[Entries taken from a collection]

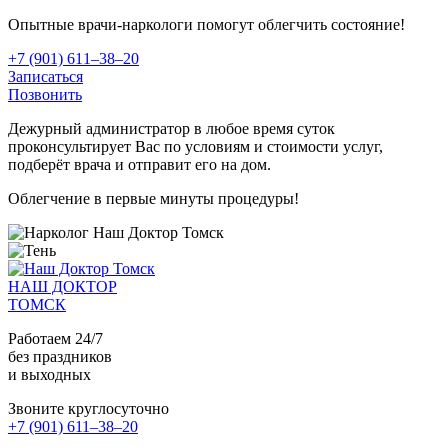
Опытные врачи-наркологи помогут облегчить состояние!
+7 (901) 611‒38‒20
Записаться
Позвонить
Дежурный администратор в любое время суток
проконсультирует Вас по условиям и стоимости услуг,
подберёт врача и отправит его на дом.
Облегчение в первые минуты процедуры!
НАШ ДОКТОР
ТОМСК
Работаем 24/7
без праздников
и выходных
Звоните круглосуточно
+7 (901) 611‒38‒20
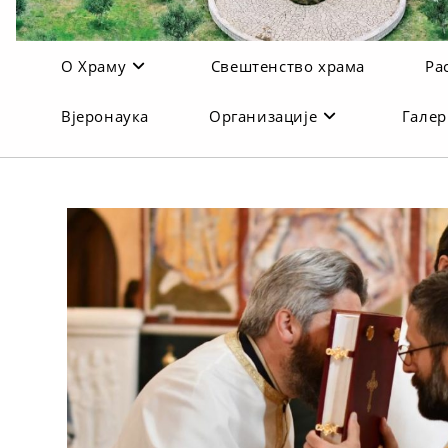
О Храму
Свештенство храма
Ра
Вјеронаука
Организације
Галер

### EXERCISE AIM
Now write out the data word for word, skipping every picture in it.

### RESULT
Опытные врачи-наркологи помогут облегчить состояние!
+7 (901) 611‒38‒20
Записаться
Позвонить
Дежурный администратор в любое время суток
проконсультирует Вас по условиям и стоимости услуг,
подберёт врача и отправит его на дом.
Облегчение в первые минуты процедуры!
НАШ ДОКТОР
ТОМСК
Работаем 24/7
без праздников
и выходных
Звоните круглосуточно
+7 (901) 611‒38‒20
О Храму
Свештенство храма
Ра
Вјеронаука
Организације
Галер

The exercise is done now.